=== Begin Enclosure ===

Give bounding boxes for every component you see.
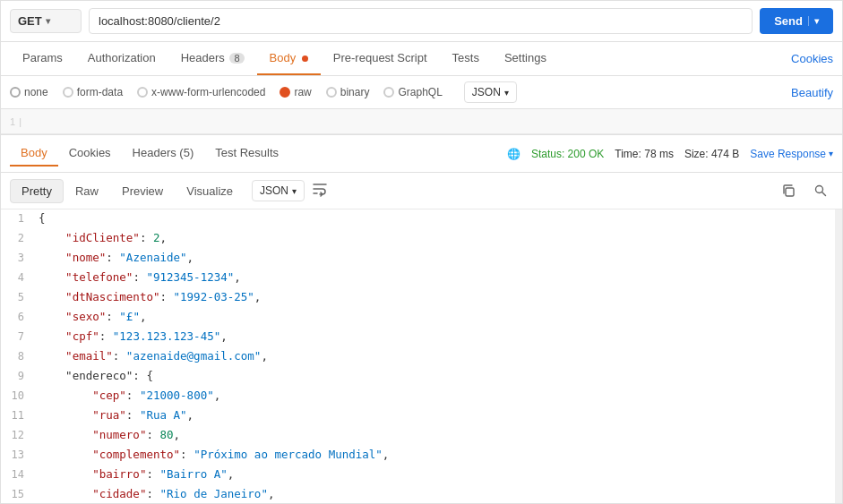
tab-body[interactable]: Body — [257, 42, 321, 75]
view-format-select[interactable]: JSON ▾ — [252, 180, 305, 201]
tab-headers[interactable]: Headers 8 — [168, 42, 257, 75]
send-label: Send — [774, 14, 803, 28]
resp-tab-cookies[interactable]: Cookies — [58, 141, 122, 167]
radio-form-data-icon — [63, 87, 73, 98]
body-type-row: none form-data x-www-form-urlencoded raw… — [1, 76, 842, 109]
json-line: 6 "sexo": "£", — [1, 308, 835, 328]
response-time: Time: 78 ms — [615, 148, 674, 160]
body-type-none[interactable]: none — [10, 86, 48, 98]
method-label: GET — [18, 14, 42, 28]
resp-tab-body[interactable]: Body — [10, 141, 58, 167]
body-type-binary[interactable]: binary — [326, 86, 370, 98]
format-label: JSON — [472, 86, 501, 98]
format-chevron-icon: ▾ — [504, 88, 509, 98]
globe-icon: 🌐 — [507, 148, 520, 160]
view-tabs: Pretty Raw Preview Visualize JSON ▾ — [1, 173, 842, 209]
json-line: 13 "complemento": "Próximo ao mercado Mu… — [1, 446, 835, 466]
json-line: 5 "dtNascimento": "1992-03-25", — [1, 288, 835, 308]
tab-tests[interactable]: Tests — [440, 42, 492, 75]
editor-line-bar: 1 | — [1, 109, 842, 134]
json-line: 9 "endereco": { — [1, 367, 835, 387]
view-format-chevron-icon: ▾ — [292, 186, 297, 196]
json-line: 4 "telefone": "912345-1234", — [1, 269, 835, 288]
tab-pre-request[interactable]: Pre-request Script — [321, 42, 440, 75]
resp-tab-test-results[interactable]: Test Results — [204, 141, 289, 167]
view-format-label: JSON — [260, 184, 288, 197]
beautify-button[interactable]: Beautify — [791, 86, 833, 99]
view-tab-raw[interactable]: Raw — [64, 179, 110, 203]
json-line: 10 "cep": "21000-800", — [1, 387, 835, 406]
view-tab-visualize[interactable]: Visualize — [175, 179, 245, 203]
json-line: 11 "rua": "Rua A", — [1, 406, 835, 426]
svg-rect-0 — [786, 188, 794, 196]
status-badge: Status: 200 OK — [531, 148, 604, 160]
response-meta: 🌐 Status: 200 OK Time: 78 ms Size: 474 B… — [507, 148, 833, 160]
radio-raw-icon — [280, 87, 290, 98]
json-body: 1{2 "idCliente": 2,3 "nome": "Azenaide",… — [1, 209, 835, 503]
save-chevron-icon: ▾ — [829, 149, 833, 158]
method-dropdown[interactable]: GET ▾ — [10, 9, 82, 33]
body-type-urlencoded[interactable]: x-www-form-urlencoded — [137, 86, 265, 98]
json-line: 14 "bairro": "Bairro A", — [1, 466, 835, 485]
resp-tab-headers[interactable]: Headers (5) — [122, 141, 205, 167]
body-type-graphql[interactable]: GraphQL — [383, 86, 442, 98]
send-chevron-icon: ▾ — [808, 16, 819, 26]
svg-line-2 — [822, 192, 826, 196]
body-format-select[interactable]: JSON ▾ — [464, 81, 517, 103]
method-chevron-icon: ▾ — [46, 16, 50, 26]
view-actions — [776, 178, 833, 203]
radio-binary-icon — [326, 87, 337, 98]
view-tab-preview[interactable]: Preview — [110, 179, 175, 203]
wrap-icon[interactable] — [312, 181, 328, 201]
body-type-form-data[interactable]: form-data — [63, 86, 123, 98]
json-line: 8 "email": "azenaide@gmail.com", — [1, 347, 835, 367]
response-size: Size: 474 B — [684, 148, 739, 160]
radio-none-icon — [10, 87, 21, 98]
json-line: 3 "nome": "Azenaide", — [1, 249, 835, 269]
radio-urlencoded-icon — [137, 87, 148, 98]
tab-settings[interactable]: Settings — [492, 42, 559, 75]
tab-params[interactable]: Params — [10, 42, 75, 75]
body-type-raw[interactable]: raw — [280, 86, 311, 98]
json-line: 7 "cpf": "123.123.123-45", — [1, 328, 835, 347]
json-line: 12 "numero": 80, — [1, 426, 835, 446]
radio-graphql-icon — [383, 87, 394, 98]
search-icon[interactable] — [808, 178, 833, 203]
view-tab-pretty[interactable]: Pretty — [10, 179, 64, 203]
json-line: 1{ — [1, 209, 835, 229]
send-button[interactable]: Send ▾ — [760, 8, 833, 34]
json-content-area: 1{2 "idCliente": 2,3 "nome": "Azenaide",… — [1, 209, 842, 503]
copy-icon[interactable] — [776, 178, 801, 203]
url-input[interactable] — [89, 8, 753, 34]
json-line: 15 "cidade": "Rio de Janeiro", — [1, 485, 835, 503]
json-line: 2 "idCliente": 2, — [1, 229, 835, 249]
save-response-button[interactable]: Save Response ▾ — [750, 148, 833, 160]
cookies-button[interactable]: Cookies — [791, 43, 833, 74]
tab-authorization[interactable]: Authorization — [75, 42, 168, 75]
nav-tabs: Params Authorization Headers 8 Body Pre-… — [1, 42, 842, 76]
response-bar: Body Cookies Headers (5) Test Results 🌐 … — [1, 134, 842, 173]
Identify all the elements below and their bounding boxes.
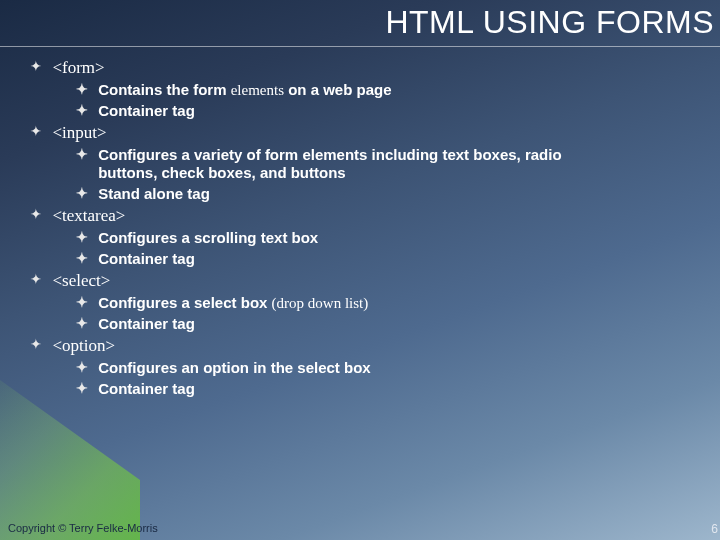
sub-item: ✦ Container tag [76, 315, 680, 333]
sub-item: ✦ Configures a variety of form elements … [76, 146, 680, 182]
list-item: ✦ <option> [30, 336, 680, 356]
bullet-icon: ✦ [30, 206, 48, 222]
bullet-icon: ✦ [76, 102, 94, 119]
bullet-icon: ✦ [76, 229, 94, 246]
bullet-icon: ✦ [76, 250, 94, 267]
bullet-icon: ✦ [76, 294, 94, 311]
sub-text: Contains the form elements on a web page [98, 81, 391, 99]
sub-text: Configures a select box (drop down list) [98, 294, 368, 312]
sub-item: ✦ Container tag [76, 102, 680, 120]
sub-item: ✦ Configures an option in the select box [76, 359, 680, 377]
slide: HTML USING FORMS ✦ <form> ✦ Contains the… [0, 0, 720, 540]
sub-item: ✦ Container tag [76, 380, 680, 398]
sub-text: Stand alone tag [98, 185, 210, 203]
list-item: ✦ <textarea> [30, 206, 680, 226]
slide-title: HTML USING FORMS [385, 4, 714, 41]
bullet-icon: ✦ [30, 336, 48, 352]
copyright-footer: Copyright © Terry Felke-Morris [8, 522, 158, 534]
sub-text: Configures a scrolling text box [98, 229, 318, 247]
sub-item: ✦ Stand alone tag [76, 185, 680, 203]
bullet-icon: ✦ [30, 58, 48, 74]
list-item: ✦ <input> [30, 123, 680, 143]
bullet-icon: ✦ [76, 315, 94, 332]
sub-item: ✦ Configures a select box (drop down lis… [76, 294, 680, 312]
sub-text: Configures an option in the select box [98, 359, 371, 377]
item-label: <input> [52, 123, 106, 142]
bullet-icon: ✦ [76, 81, 94, 98]
list-item: ✦ <select> [30, 271, 680, 291]
bullet-icon: ✦ [76, 146, 94, 163]
page-number: 6 [711, 522, 718, 536]
bullet-icon: ✦ [76, 185, 94, 202]
bullet-icon: ✦ [76, 359, 94, 376]
sub-item: ✦ Container tag [76, 250, 680, 268]
content-area: ✦ <form> ✦ Contains the form elements on… [30, 56, 680, 401]
item-label: <select> [52, 271, 110, 290]
bullet-icon: ✦ [30, 271, 48, 287]
sub-text: Configures a variety of form elements in… [98, 146, 618, 182]
sub-item: ✦ Contains the form elements on a web pa… [76, 81, 680, 99]
sub-item: ✦ Configures a scrolling text box [76, 229, 680, 247]
item-label: <textarea> [52, 206, 125, 225]
bullet-icon: ✦ [76, 380, 94, 397]
bullet-icon: ✦ [30, 123, 48, 139]
list-item: ✦ <form> [30, 58, 680, 78]
item-label: <option> [52, 336, 115, 355]
sub-text: Container tag [98, 315, 195, 333]
sub-text: Container tag [98, 250, 195, 268]
sub-text: Container tag [98, 380, 195, 398]
sub-text: Container tag [98, 102, 195, 120]
item-label: <form> [52, 58, 104, 77]
title-underline [0, 46, 720, 47]
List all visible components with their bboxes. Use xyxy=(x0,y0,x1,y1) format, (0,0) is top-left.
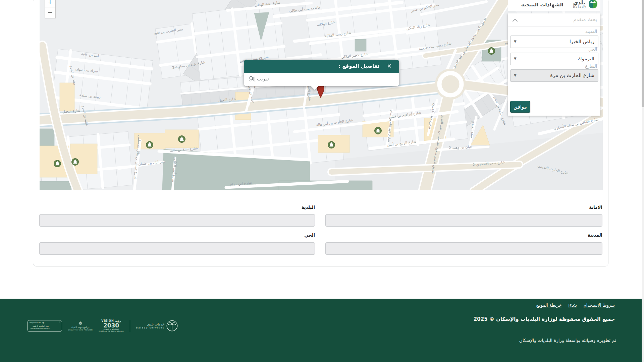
footer-link-sitemap[interactable]: خريطة الموقع xyxy=(536,303,562,308)
qol-name-ar: برنامج جودة الحياة xyxy=(68,326,93,329)
mosque-icon xyxy=(178,136,185,143)
map-zoom-control: + − xyxy=(45,0,56,18)
popup-body: تقريب إلى xyxy=(244,73,399,86)
zoom-in-magnifier-icon xyxy=(249,76,254,81)
footer-links: خريطة الموقع RSS شروط الاستخدام xyxy=(536,303,615,308)
location-details-popup: تفاصيل الموقع : ✕ تقريب إلى xyxy=(244,60,399,86)
page-title: الشهادات الصحية xyxy=(521,2,564,8)
city-select[interactable]: ▼ رياض الخبرا xyxy=(510,36,598,48)
badge-corner-mark: ۞ xyxy=(59,321,60,323)
caret-down-icon: ▼ xyxy=(514,40,517,43)
footer-logos: Registered at ⚜ هيئة الحكومة الرقمية Dig… xyxy=(28,319,178,332)
badge-authority-ar: هيئة الحكومة الرقمية xyxy=(33,325,49,327)
zoom-in-button[interactable]: + xyxy=(45,0,56,7)
street-select[interactable]: ▼ شارع الحارث بن مرة xyxy=(510,69,598,82)
advanced-search-title: بحث متقدم xyxy=(573,16,597,22)
mosque-icon xyxy=(72,159,79,166)
form-label-district: الحي xyxy=(304,233,315,238)
mosque-icon xyxy=(328,141,335,148)
close-icon[interactable]: ✕ xyxy=(387,63,392,69)
palm-emblem-icon xyxy=(588,0,598,9)
zoom-out-button[interactable]: − xyxy=(45,7,56,18)
amanah-field[interactable] xyxy=(325,214,602,227)
digital-government-authority-badge: Registered at ⚜ هيئة الحكومة الرقمية Dig… xyxy=(28,320,62,332)
mosque-icon xyxy=(488,48,495,55)
street-select-value: شارع الحارث بن مرة xyxy=(550,72,594,78)
caret-down-icon: ▼ xyxy=(514,73,517,77)
form-label-amanah: الامانة xyxy=(589,205,602,210)
form-label-municipality: البلدية xyxy=(302,205,315,210)
balady-services-en: balady services xyxy=(136,326,165,329)
popup-title: تفاصيل الموقع : xyxy=(338,63,380,69)
zoom-to-link[interactable]: تقريب إلى xyxy=(249,76,269,81)
badge-authority-en: Digital Government Authority xyxy=(31,327,50,329)
qol-name-en: QUALITY OF LIFE PROGRAM xyxy=(68,329,93,331)
district-select-value: اليرموك xyxy=(578,56,594,62)
scrollbar-thumb[interactable] xyxy=(642,0,644,107)
brand-name-en: balady xyxy=(573,5,587,8)
chevron-up-icon[interactable] xyxy=(513,19,518,24)
district-field[interactable] xyxy=(39,242,315,255)
city-label: المدينة xyxy=(585,29,597,34)
badge-registered-at: Registered at xyxy=(30,321,41,323)
quality-of-life-logo: ❁ برنامج جودة الحياة QUALITY OF LIFE PRO… xyxy=(68,321,93,331)
balady-services-ar: خدمات بلدي xyxy=(136,322,165,326)
popup-header: تفاصيل الموقع : ✕ xyxy=(244,60,399,73)
palm-emblem-icon xyxy=(166,320,178,332)
vision-2030-logo: VISION رؤية 2030 المملكة العربية السعودي… xyxy=(99,319,124,332)
street-label: الشارع xyxy=(585,64,597,69)
district-select[interactable]: ▼ اليرموك xyxy=(510,53,598,65)
brand-name-ar: بلدي xyxy=(573,0,587,5)
ok-button[interactable]: موافق xyxy=(510,101,530,113)
popup-tail xyxy=(311,86,318,94)
footer-link-terms[interactable]: شروط الاستخدام xyxy=(584,303,615,308)
dga-emblem-icon: ⚜ xyxy=(42,321,45,324)
balady-services-logo: خدمات بلدي balady services xyxy=(136,320,178,332)
page-footer: خريطة الموقع RSS شروط الاستخدام جميع الح… xyxy=(0,299,644,362)
mosque-icon xyxy=(146,141,153,148)
footer-copyright: جميع الحقوق محفوظة لوزارة البلديات والإس… xyxy=(474,316,615,322)
qol-emblem-icon: ❁ xyxy=(68,321,93,326)
scrollbar-track[interactable] xyxy=(642,0,644,362)
advanced-search-panel: بحث متقدم المدينة ▼ رياض الخبرا الحي ▼ ا… xyxy=(508,13,600,116)
form-label-city: المدينة xyxy=(588,233,602,238)
footer-developed-by: تم تطويره وصيانته بواسطة وزارة البلديات … xyxy=(519,338,616,343)
vision-country-en: KINGDOM OF SAUDI ARABIA xyxy=(99,330,124,333)
footer-logo-divider xyxy=(130,320,130,332)
municipality-field[interactable] xyxy=(39,214,315,227)
mosque-icon xyxy=(54,160,61,167)
mosque-icon xyxy=(375,127,382,134)
panel-divider xyxy=(508,26,600,27)
footer-link-rss[interactable]: RSS xyxy=(568,303,577,308)
city-select-value: رياض الخبرا xyxy=(570,39,594,45)
balady-logo: بلدي balady xyxy=(573,0,598,9)
district-label: الحي xyxy=(588,47,597,52)
page-header: الشهادات الصحية بلدي balady xyxy=(508,0,600,11)
caret-down-icon: ▼ xyxy=(514,57,517,60)
city-field[interactable] xyxy=(325,242,602,255)
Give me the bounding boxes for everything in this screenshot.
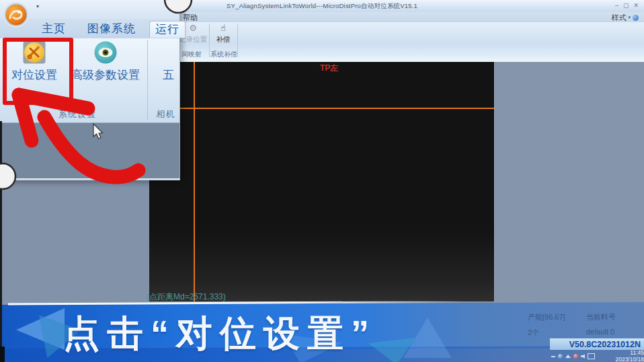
version-bar: V50.8C20231012N	[550, 338, 644, 350]
partial-button-label[interactable]: 五	[157, 68, 179, 83]
tray-network-icon[interactable]	[558, 354, 563, 359]
compensation-button[interactable]: ☝ 补偿	[210, 22, 237, 49]
style-selector[interactable]: 样式 ▾	[611, 13, 639, 22]
tray-display-icon[interactable]	[588, 353, 595, 359]
tray-date: 2023/10/18	[615, 357, 644, 362]
caption-text: 点击“对位设置”	[63, 310, 376, 359]
compensation-label: 补偿	[210, 35, 237, 44]
screen-edge-strip	[0, 121, 2, 362]
popup-group-label: 系统设置	[40, 108, 114, 120]
caption-banner: 点击“对位设置”	[0, 299, 644, 362]
minimize-button[interactable]: –	[615, 1, 618, 9]
screen: SY_AliagnSystemLinkToWorld---MicroDistPr…	[0, 0, 644, 362]
advanced-params-label: 高级参数设置	[67, 68, 145, 83]
system-tray: 11:45 2023/10/18	[549, 351, 644, 362]
window-controls: – ▢ ✕	[615, 1, 639, 9]
camera-label: TP左	[320, 63, 338, 74]
close-button[interactable]: ✕	[633, 1, 639, 9]
app-logo-icon[interactable]	[2, 1, 30, 29]
crosshair-horizontal-line	[149, 108, 494, 109]
version-text: V50.8C20231012N	[550, 339, 644, 350]
tray-speaker-icon[interactable]	[581, 355, 585, 359]
tray-app-icon[interactable]	[573, 354, 578, 359]
help-ball-icon	[633, 15, 639, 21]
tray-dash-icon[interactable]	[551, 356, 555, 357]
popup-content-area	[0, 122, 179, 178]
chevron-down-icon: ▾	[628, 15, 631, 20]
tab-home[interactable]: 主页	[35, 21, 73, 37]
crosshair-vertical-line	[194, 62, 195, 301]
eye-icon	[93, 40, 118, 65]
tray-up-arrow-icon[interactable]	[565, 355, 571, 358]
maximize-button[interactable]: ▢	[623, 1, 629, 9]
quick-access-icon[interactable]: ▾	[36, 3, 39, 9]
tray-icons	[551, 353, 595, 359]
group-label-compensation: 系统补偿	[210, 50, 238, 58]
style-label: 样式	[611, 13, 626, 23]
screen-corner	[0, 347, 5, 362]
status-part-value: default 0	[586, 328, 614, 336]
partial-group-label: 相机	[152, 108, 179, 120]
status-count: 2个	[528, 328, 539, 338]
highlight-red-box	[3, 38, 73, 105]
tab-image-system[interactable]: 图像系统	[78, 21, 145, 37]
camera-view	[149, 62, 494, 301]
popup-group-separator	[147, 40, 148, 120]
tab-run[interactable]: 运行	[149, 21, 186, 38]
status-yield: 产能[86.67]	[528, 312, 565, 322]
status-part-label: 当前料号	[586, 312, 616, 322]
tray-clock[interactable]: 11:45 2023/10/18	[615, 350, 644, 362]
hand-icon: ☝	[210, 22, 237, 34]
right-panel	[494, 62, 644, 306]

=== End Enclosure ===

What the exercise asks: Your task is to collect every line above that contains the word "الخبرا".

Answer section:
city-select[interactable]: ▼ رياض الخبرا xyxy=(510,36,598,48)
advanced-search-panel: بحث متقدم المدينة ▼ رياض الخبرا الحي ▼ ا… xyxy=(508,13,600,116)
city-select-value: رياض الخبرا xyxy=(570,39,594,45)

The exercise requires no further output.